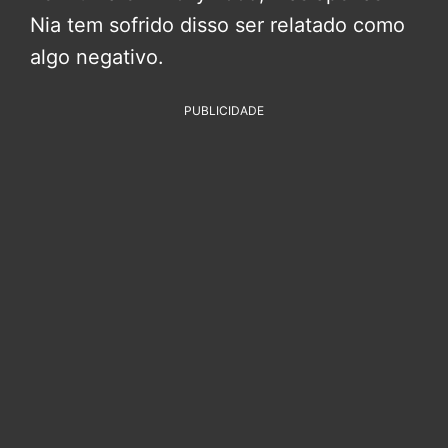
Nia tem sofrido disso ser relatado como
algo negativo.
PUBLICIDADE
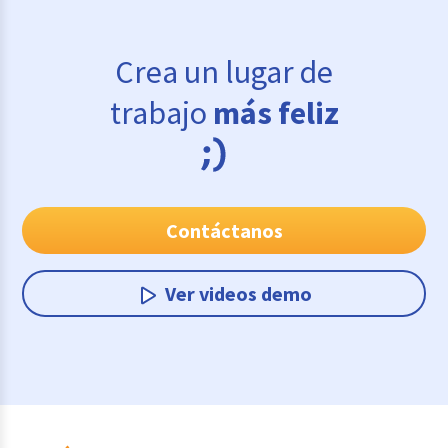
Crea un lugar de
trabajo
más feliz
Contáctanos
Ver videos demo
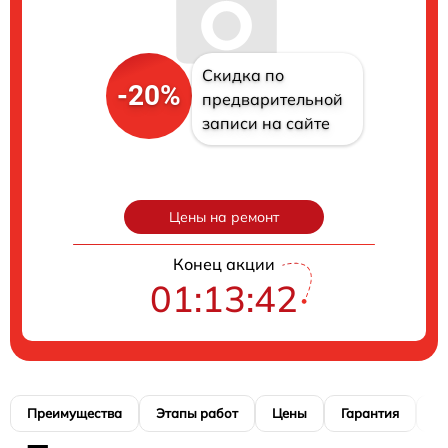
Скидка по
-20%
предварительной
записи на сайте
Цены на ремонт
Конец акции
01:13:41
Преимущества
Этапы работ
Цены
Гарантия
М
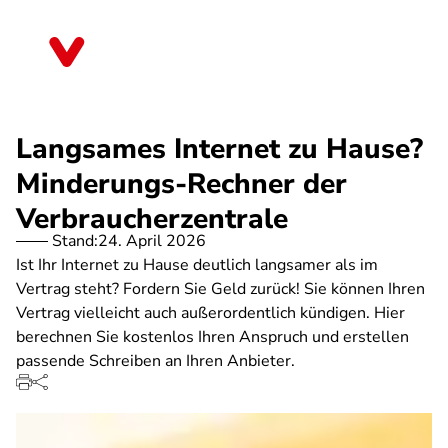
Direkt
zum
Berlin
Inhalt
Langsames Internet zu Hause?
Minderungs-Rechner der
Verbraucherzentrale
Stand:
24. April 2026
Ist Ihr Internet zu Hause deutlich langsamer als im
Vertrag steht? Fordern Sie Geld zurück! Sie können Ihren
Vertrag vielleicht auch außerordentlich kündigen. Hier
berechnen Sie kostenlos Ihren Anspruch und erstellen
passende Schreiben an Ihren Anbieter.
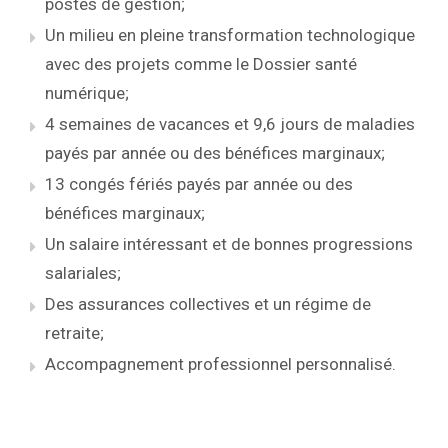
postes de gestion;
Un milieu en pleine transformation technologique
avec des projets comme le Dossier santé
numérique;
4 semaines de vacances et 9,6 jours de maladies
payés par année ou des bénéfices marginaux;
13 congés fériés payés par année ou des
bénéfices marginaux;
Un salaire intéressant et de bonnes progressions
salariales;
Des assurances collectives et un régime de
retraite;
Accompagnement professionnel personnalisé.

* * *

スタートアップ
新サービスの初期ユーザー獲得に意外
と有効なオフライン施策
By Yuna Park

• **Directions for this task**
The entries above hold the needed span. Transcribe exactly the lines from the one with "Langsames Internet zu Hause?" to the one with "Vertrag vielleicht auch", both included.

• **Answer**
Langsames Internet zu Hause?
Minderungs-Rechner der
Verbraucherzentrale
Stand:
24. April 2026
Ist Ihr Internet zu Hause deutlich langsamer als im
Vertrag steht? Fordern Sie Geld zurück! Sie können Ihren
Vertrag vielleicht auch außerordentlich kündigen. Hier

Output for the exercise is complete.